Stored records
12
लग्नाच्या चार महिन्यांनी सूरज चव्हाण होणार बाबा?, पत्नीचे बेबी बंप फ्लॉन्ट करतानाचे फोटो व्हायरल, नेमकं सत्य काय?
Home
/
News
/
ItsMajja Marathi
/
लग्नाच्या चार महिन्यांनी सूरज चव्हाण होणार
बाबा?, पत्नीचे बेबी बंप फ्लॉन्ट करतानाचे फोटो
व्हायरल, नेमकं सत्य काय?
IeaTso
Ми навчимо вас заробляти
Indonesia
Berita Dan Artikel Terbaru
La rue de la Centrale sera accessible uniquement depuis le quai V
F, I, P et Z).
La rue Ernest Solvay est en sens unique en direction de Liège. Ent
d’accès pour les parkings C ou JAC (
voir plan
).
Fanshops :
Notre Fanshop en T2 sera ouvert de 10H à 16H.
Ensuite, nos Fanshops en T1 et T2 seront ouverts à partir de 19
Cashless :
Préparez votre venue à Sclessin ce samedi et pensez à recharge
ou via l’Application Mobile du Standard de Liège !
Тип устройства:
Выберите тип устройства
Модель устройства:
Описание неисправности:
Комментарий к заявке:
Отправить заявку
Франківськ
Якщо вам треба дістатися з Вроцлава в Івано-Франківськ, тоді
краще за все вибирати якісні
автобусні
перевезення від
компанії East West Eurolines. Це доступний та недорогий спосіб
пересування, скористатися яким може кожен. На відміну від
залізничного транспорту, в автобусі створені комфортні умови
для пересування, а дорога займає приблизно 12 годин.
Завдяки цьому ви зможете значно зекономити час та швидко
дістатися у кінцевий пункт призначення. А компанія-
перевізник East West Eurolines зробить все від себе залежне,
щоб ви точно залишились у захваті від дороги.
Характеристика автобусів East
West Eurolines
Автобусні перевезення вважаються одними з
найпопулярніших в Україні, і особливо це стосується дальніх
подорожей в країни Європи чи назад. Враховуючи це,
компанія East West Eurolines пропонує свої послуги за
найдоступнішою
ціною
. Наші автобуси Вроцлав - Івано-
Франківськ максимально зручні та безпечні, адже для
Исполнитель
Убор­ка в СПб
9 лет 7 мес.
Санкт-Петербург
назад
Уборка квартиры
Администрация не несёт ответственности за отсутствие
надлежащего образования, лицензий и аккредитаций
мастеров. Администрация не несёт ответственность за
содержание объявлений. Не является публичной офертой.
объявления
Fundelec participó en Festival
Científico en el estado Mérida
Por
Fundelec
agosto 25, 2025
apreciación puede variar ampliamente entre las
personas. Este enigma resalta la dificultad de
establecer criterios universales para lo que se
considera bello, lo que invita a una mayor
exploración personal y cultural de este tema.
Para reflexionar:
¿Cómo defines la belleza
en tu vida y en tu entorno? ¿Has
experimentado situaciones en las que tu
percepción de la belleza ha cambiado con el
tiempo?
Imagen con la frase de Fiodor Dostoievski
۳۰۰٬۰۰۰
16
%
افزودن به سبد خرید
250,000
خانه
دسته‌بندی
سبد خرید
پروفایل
* * *
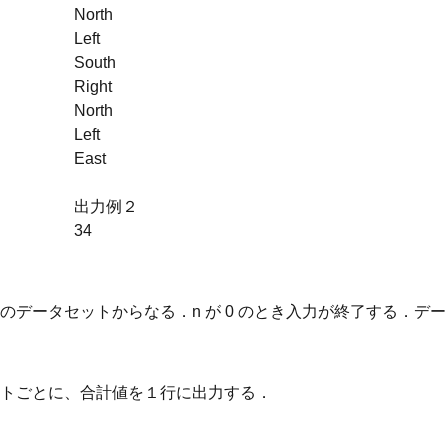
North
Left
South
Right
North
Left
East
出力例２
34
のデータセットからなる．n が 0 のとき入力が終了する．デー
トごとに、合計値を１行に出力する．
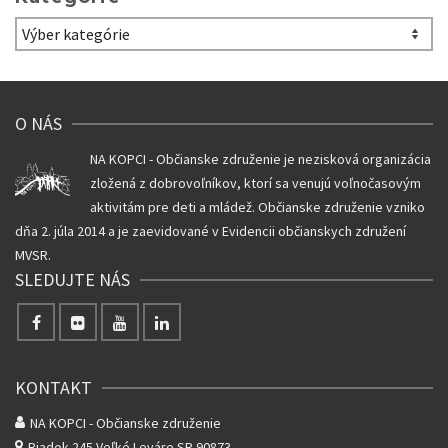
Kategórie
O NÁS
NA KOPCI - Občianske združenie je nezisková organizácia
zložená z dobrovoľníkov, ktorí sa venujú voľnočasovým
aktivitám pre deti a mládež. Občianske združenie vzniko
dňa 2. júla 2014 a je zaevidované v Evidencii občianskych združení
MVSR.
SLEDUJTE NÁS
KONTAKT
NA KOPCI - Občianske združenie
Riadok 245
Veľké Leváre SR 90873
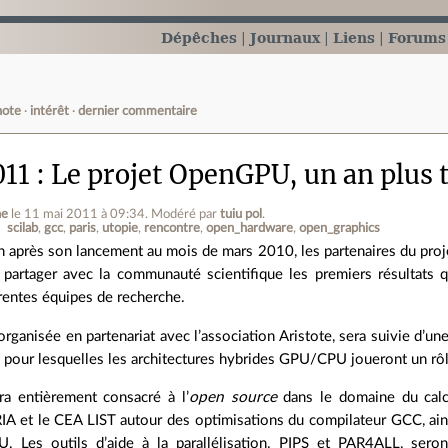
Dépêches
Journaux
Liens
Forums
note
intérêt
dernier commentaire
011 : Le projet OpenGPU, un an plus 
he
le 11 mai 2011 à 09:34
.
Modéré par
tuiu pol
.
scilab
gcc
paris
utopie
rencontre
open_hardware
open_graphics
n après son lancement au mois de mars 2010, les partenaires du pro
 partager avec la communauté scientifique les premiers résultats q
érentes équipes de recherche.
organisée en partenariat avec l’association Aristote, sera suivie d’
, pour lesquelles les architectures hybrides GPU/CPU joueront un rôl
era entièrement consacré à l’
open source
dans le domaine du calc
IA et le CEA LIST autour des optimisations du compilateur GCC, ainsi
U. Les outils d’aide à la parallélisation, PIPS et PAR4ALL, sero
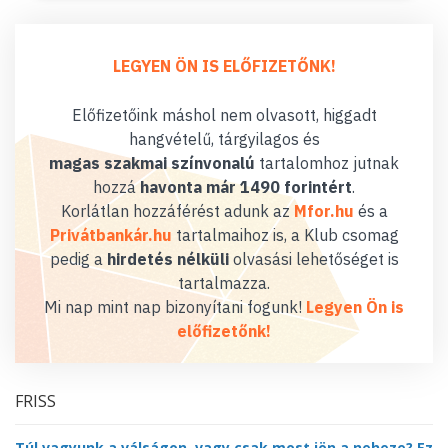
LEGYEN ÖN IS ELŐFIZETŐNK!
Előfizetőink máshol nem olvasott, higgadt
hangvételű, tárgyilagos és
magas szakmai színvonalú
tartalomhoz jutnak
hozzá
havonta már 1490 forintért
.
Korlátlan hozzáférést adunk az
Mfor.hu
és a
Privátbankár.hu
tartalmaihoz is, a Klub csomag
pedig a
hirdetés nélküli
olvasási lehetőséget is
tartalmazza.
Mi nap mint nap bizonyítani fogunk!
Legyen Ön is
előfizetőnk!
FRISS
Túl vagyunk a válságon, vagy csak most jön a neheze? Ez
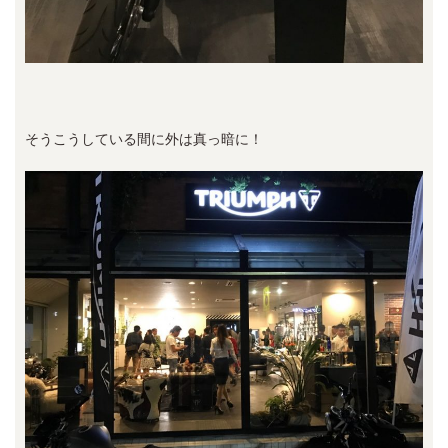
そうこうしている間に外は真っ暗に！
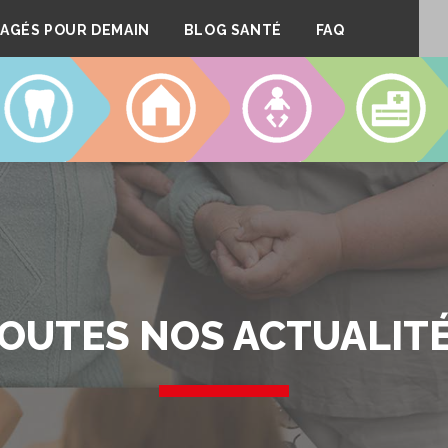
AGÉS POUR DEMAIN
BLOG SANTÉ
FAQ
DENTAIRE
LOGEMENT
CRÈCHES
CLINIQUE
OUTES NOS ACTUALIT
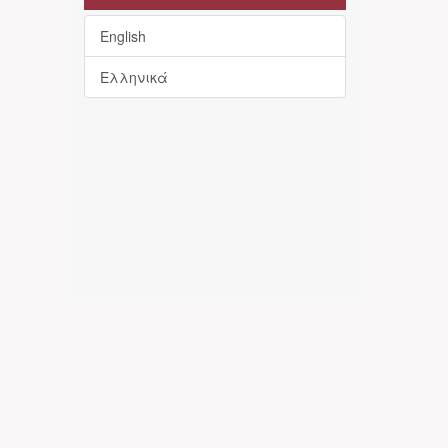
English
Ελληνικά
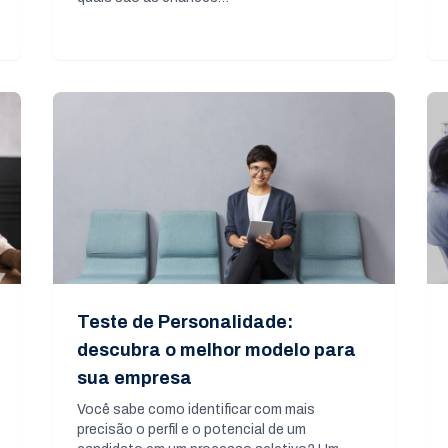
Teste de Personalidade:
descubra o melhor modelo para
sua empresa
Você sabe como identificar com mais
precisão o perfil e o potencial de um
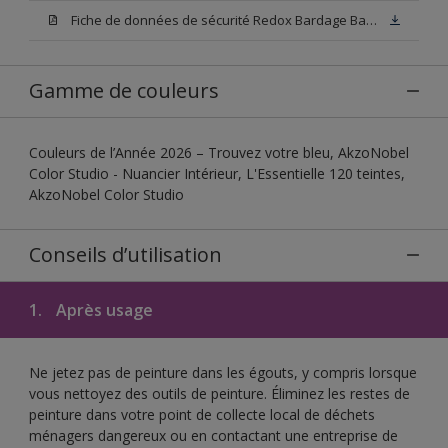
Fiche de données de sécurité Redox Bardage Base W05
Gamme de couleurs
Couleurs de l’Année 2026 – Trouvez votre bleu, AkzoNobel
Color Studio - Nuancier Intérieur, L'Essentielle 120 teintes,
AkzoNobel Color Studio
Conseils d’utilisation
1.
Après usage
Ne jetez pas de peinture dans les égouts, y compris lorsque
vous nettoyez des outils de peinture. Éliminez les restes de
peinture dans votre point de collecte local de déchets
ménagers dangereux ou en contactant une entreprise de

* WHAT THE TASK ASKS
Your reply should consist of a single number, the count of lines in the records above that contain the string "компанія".

* TASK RESULT
2